*** RECORDS SUPPLIED

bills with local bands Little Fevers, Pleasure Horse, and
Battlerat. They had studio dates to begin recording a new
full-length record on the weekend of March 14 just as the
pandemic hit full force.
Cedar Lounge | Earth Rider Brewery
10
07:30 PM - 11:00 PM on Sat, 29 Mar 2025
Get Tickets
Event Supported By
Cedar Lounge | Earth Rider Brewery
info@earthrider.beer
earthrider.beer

******
*** RECORDS SUPPLIED

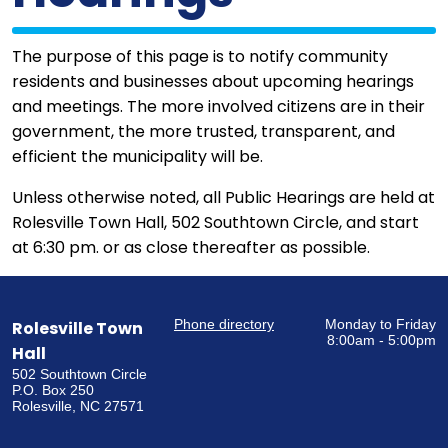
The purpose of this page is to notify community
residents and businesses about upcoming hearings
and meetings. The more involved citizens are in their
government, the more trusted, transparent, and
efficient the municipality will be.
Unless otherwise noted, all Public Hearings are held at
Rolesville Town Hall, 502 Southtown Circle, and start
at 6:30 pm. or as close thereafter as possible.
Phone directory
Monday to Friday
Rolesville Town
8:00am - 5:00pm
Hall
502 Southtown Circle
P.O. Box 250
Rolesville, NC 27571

******
*** RECORDS SUPPLIED

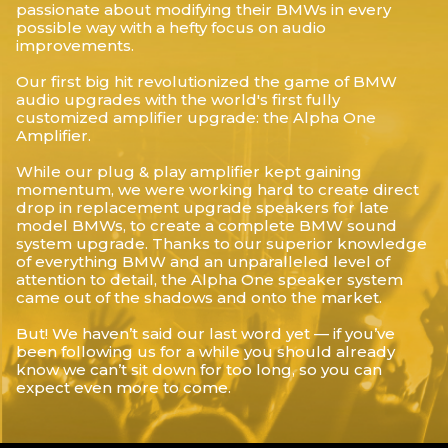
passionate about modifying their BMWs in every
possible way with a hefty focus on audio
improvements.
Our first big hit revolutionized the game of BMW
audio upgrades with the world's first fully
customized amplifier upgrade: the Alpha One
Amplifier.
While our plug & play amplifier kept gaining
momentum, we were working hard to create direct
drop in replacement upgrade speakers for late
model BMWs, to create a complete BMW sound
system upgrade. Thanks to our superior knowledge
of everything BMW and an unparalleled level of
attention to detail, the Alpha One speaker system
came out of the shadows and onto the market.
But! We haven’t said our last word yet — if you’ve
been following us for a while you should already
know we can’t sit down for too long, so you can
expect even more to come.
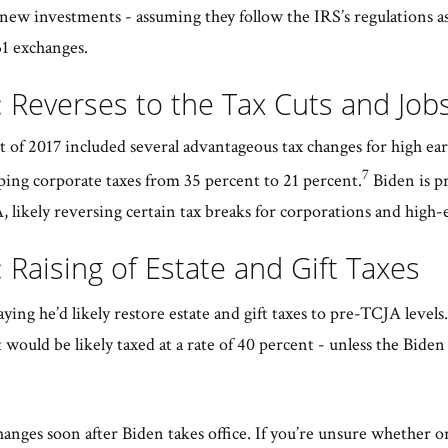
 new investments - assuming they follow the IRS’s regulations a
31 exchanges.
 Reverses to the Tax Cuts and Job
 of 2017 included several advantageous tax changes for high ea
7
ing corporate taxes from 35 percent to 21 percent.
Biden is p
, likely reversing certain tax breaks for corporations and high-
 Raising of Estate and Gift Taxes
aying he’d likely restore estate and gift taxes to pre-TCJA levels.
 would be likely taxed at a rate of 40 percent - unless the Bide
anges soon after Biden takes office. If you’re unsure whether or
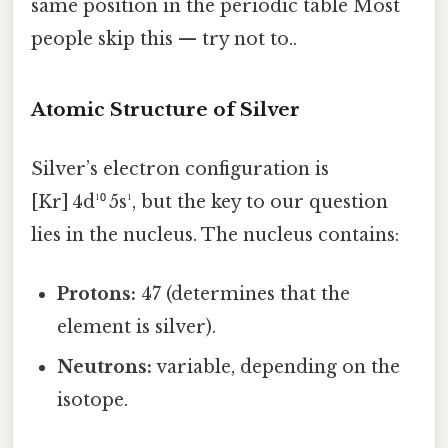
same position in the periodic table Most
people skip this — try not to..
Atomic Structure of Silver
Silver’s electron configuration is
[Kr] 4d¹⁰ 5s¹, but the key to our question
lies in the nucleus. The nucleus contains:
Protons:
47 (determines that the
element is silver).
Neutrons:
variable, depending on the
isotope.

******

* **TASK**: Within the entries above, the lines from the one containing "aying he’d likely" through the one containing "lies in the" are to be transcribed exactly, ends included, pictures excluded.

* **EXPECTED ANSWER**:
aying he’d likely restore estate and gift taxes to pre-TCJA levels.
 would be likely taxed at a rate of 40 percent - unless the Bide
anges soon after Biden takes office. If you’re unsure whether or
same position in the periodic table Most
people skip this — try not to..
Atomic Structure of Silver
Silver’s electron configuration is
[Kr] 4d¹⁰ 5s¹, but the key to our question
lies in the nucleus. The nucleus contains:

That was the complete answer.